> TASK BRIEF
Going through the entries below, copy out each line that contains "theo".

** RECORDS FOR THIS EXERCISE follows **

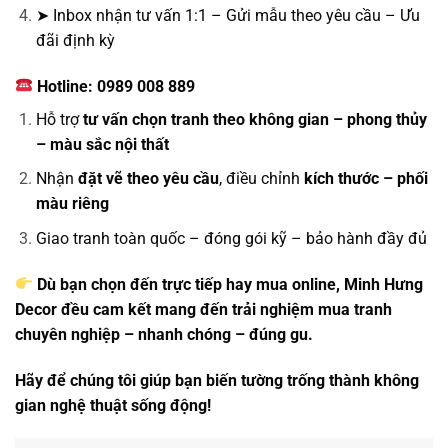
➤ Inbox nhận tư vấn 1:1 – Gửi mẫu theo yêu cầu – Ưu
đãi định kỳ
Hotline: 0989 008 889
Hỗ trợ
tư vấn chọn tranh theo không gian – phong thủy
– màu sắc nội thất
Nhận
đặt vẽ theo yêu cầu
, điều chỉnh
kích thước – phối
màu riêng
Giao tranh toàn quốc – đóng gói kỹ – bảo hành đầy đủ
Dù bạn chọn đến trực tiếp hay mua online, Minh Hưng
Decor đều cam kết mang đến trải nghiệm mua tranh
chuyên nghiệp – nhanh chóng – đúng gu.
Hãy để chúng tôi giúp bạn biến tường trống thành không
gian nghệ thuật sống động!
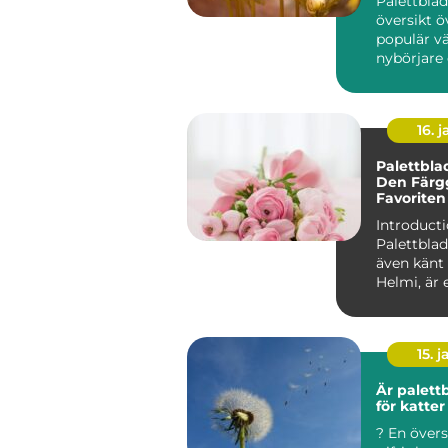
Palettbla
översikt ö
populär vä
nybörjare 
16. j
Palettbla
Den Färg
Favoriten
och Träd
Introducti
Palettblad
även känt
Helmi, är 
och färgst
som har...
15. j
Är palettb
för katter
? En översikt över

** End of RECORDS FOR THIS EXERCISE **

> WRITTEN ANSWER
➤ Inbox nhận tư vấn 1:1 – Gửi mẫu theo yêu cầu – Ưu
tư vấn chọn tranh theo không gian – phong thủy
đặt vẽ theo yêu cầu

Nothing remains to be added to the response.